Pytorch, GRU memory leak

GoingMyWay · August 27, 2020, 12:46pm

I am struggling with using GRU with the memory leak, here is the demo code

import tqdm
import torch as th
import torch.nn as nn
import torch.nn.functional as F

from torch.optim import Adam


class MyModel(nn.Module):
    def __init__(self, input_shape=348):
        super(MyModel, self).__init__()
        self.arrange = th.arange(55).int().cuda()

        self.fc1 = nn.Linear(input_shape, 32)
        self.rnn = nn.GRUCell(32, 32)
        self.fc2 = nn.Linear(32, 10*55)

    def forward(self, inputs, rnn_state):
        x = F.relu(self.fc1(inputs))
        rnn_state = rnn_state.reshape(-1, 32)
        h = self.rnn(x, rnn_state)
        logits = self.fc2(h)
        w = th.softmax(logits, dim=-1)
        alpha = th.div((th.argmax(w, dim=-1)+1).float(), float(w.shape[-1]))
        alpha_new = th.ceil(alpha*55-1).int()
        logits = logits.view(-1, 10, 55)
        values, indices = th.sort(logits, dim=2)
        masks = (self.arrange <= alpha_new[..., None]).float()
        masks = masks[:, None, :]
        values = th.sum(values * masks, dim=2)
        return values, h

def main():
    model = MyModel(input_shape=348)
    model.cuda()

    hidden_in = th.rand(1, 32).cuda()
    hidden_in = hidden_in.unsqueeze(0).expand(32, 27, -1)
    optimiser = Adam(params=model.parameters())
    for i in range(10000):
        inputs, inputs2 = th.rand(27*32, 348).cuda(), th.rand(27*32, 348).cuda()
        print(th.cuda.memory_summary())
        outputs, hidden_in = model(inputs, hidden_in)
        print(th.cuda.memory_summary())
        outputs2, _ = model(inputs2, hidden_in)

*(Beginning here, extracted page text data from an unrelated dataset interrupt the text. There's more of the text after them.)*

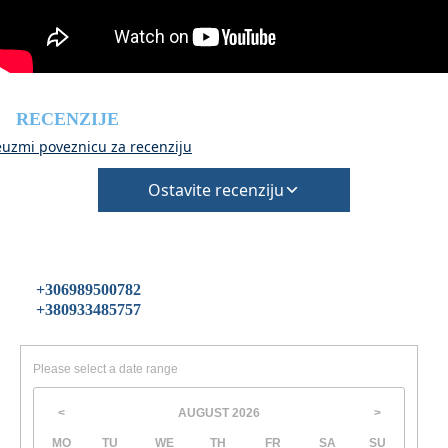
Objekt je pogodan za male kućne ljubimce i potrebno ga
je potvrditi prilikom rezervacije.
(Potrebno je dodatno naplatiti čišćenje i polog za štetu)
RECENZIJE
euzmi poveznicu za recenziju
Ostavite recenziju
+306989500782
+380933485757
Please select a date range
AUGUST
2026
<
>
MO
TU
WE
TH
FR
SA
SU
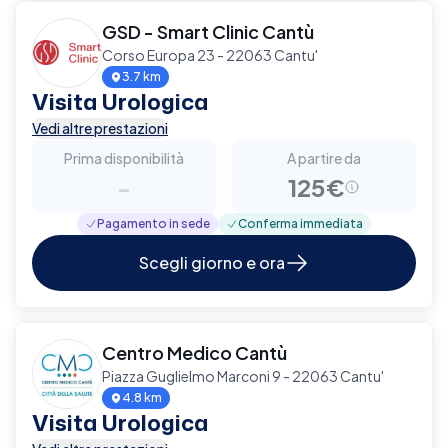
GSD - Smart Clinic Cantù
Corso Europa 23 - 22063 Cantu'
3.7 km
Visita Urologica
Vedi altre prestazioni
Prima disponibilità
A partire da
-
125€
Pagamento in sede
Conferma immediata
Scegli giorno e ora
Centro Medico Cantù
Piazza Guglielmo Marconi 9 - 22063 Cantu'
4.8 km
Visita Urologica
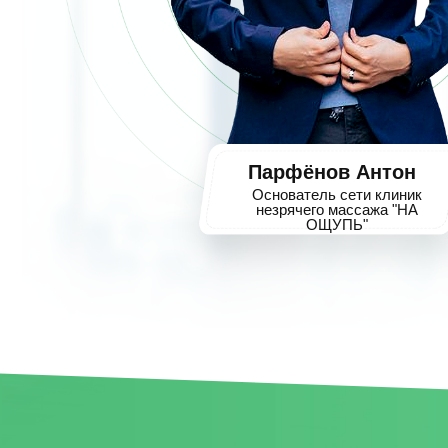
Парфёнов Антон
Основатель сети клиник
незрячего массажа "НА
ОЩУПЬ"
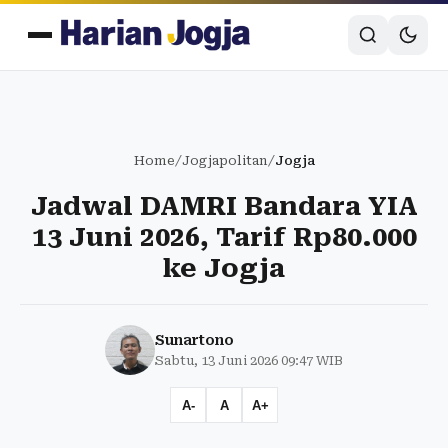
Home
/
Jogjapolitan
/
Jogja
Jadwal DAMRI Bandara YIA
13 Juni 2026, Tarif Rp80.000
ke Jogja
Sunartono
Sabtu, 13 Juni 2026 09:47 WIB
A-
A
A+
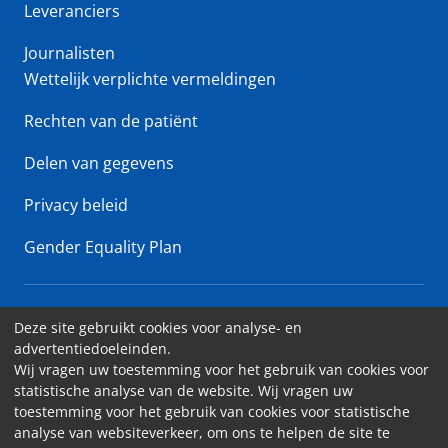
Leveranciers
Journalisten
Wettelijk verplichte vermeldingen
Rechten van de patiënt
Delen van gegevens
Privacy beleid
Gender Equality Plan
Erasme Ziekenhuis • Lenniksebaan 808 - 1070 Brussel
Deze site gebruikt cookies voor analyse- en
advertentiedoeleinden.
Toegankelijkheid
Wij vragen uw toestemming voor het gebruik van cookies voor
statistische analyse van de website. Wij vragen uw
Contact
toestemming voor het gebruik van cookies voor statistische
Cookies
analyse van websiteverkeer, om ons te helpen de site te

        loss = th.mean((outputs - outputs2.detach()) ** 2)
        optimiser.zero_grad()
        loss.backward(retain_graph=True)
        optimiser.step()


if __name__ == '__main__':
    main()

While training, the GPU memory usage is increasing. However, after removing the RNN, GPU memory usage is stable.

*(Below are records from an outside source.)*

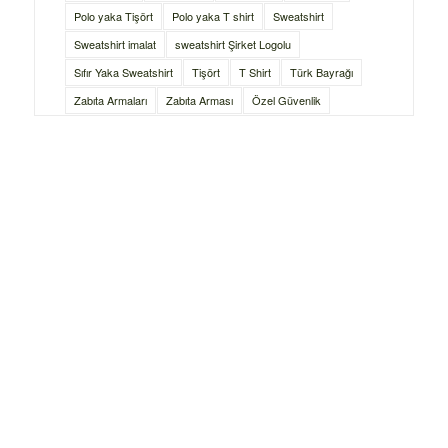
Polo yaka Tişört
Polo yaka T shirt
Sweatshirt
Sweatshirt imalat
sweatshirt Şirket Logolu
Sıfır Yaka Sweatshirt
Tişört
T Shirt
Türk Bayrağı
Zabıta Armaları
Zabıta Arması
Özel Güvenlik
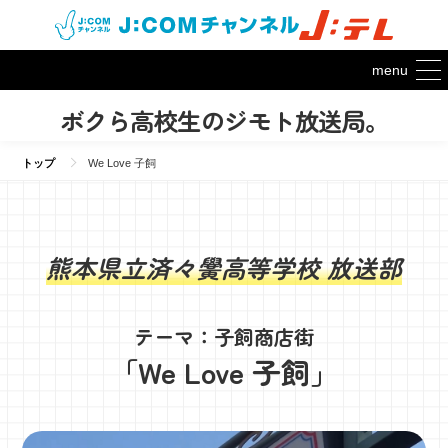
menu
ボクら高校生のジモト放送局。
トップ
We Love 子飼
熊本県立済々黌高等学校 放送部
テーマ：子飼商店街
「We Love 子飼」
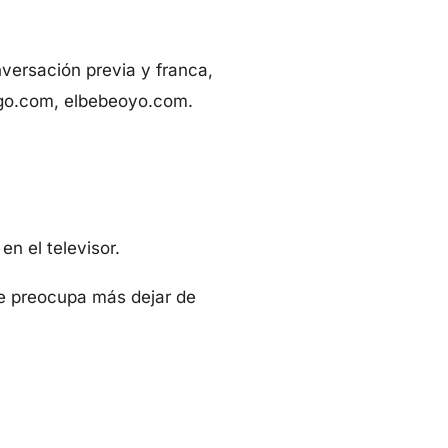
versación previa y franca,
go.com, elbebeoyo.com.
n el televisor.
e preocupa más dejar de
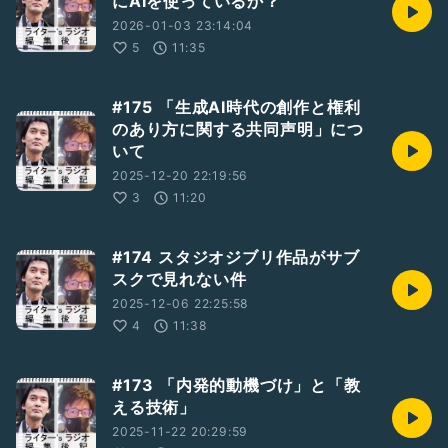
にAIを使っているか？
2026-01-03 23:14:04
5
11:35
#175 「生成AI時代の創作と権利
のあり方に関する共同声明」につ
いて
2025-12-20 22:19:56
3
11:20
#174 スタジオジブリ作品がサブ
スクで見れない件
2025-12-06 22:25:58
4
11:38
#173 「内発的動機づけ」と「教
える技術」
2025-11-22 20:29:59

tom · August 27, 2020, 1:19pm

If you use

retain_graph=True

you in every loop, it should not surprising that nothing gets freed up (just from the literal meaning of “retain” – not to say you should have seen known before but maybe it is a good thing to remember).
What happens is if you don’t have that is that the thing says “trying to backward twice blabla”, and that is true!
In the end, you need to detach hidden_in at the end of your loop before starting the next to “forget what has happened”.

Best regards

Thomas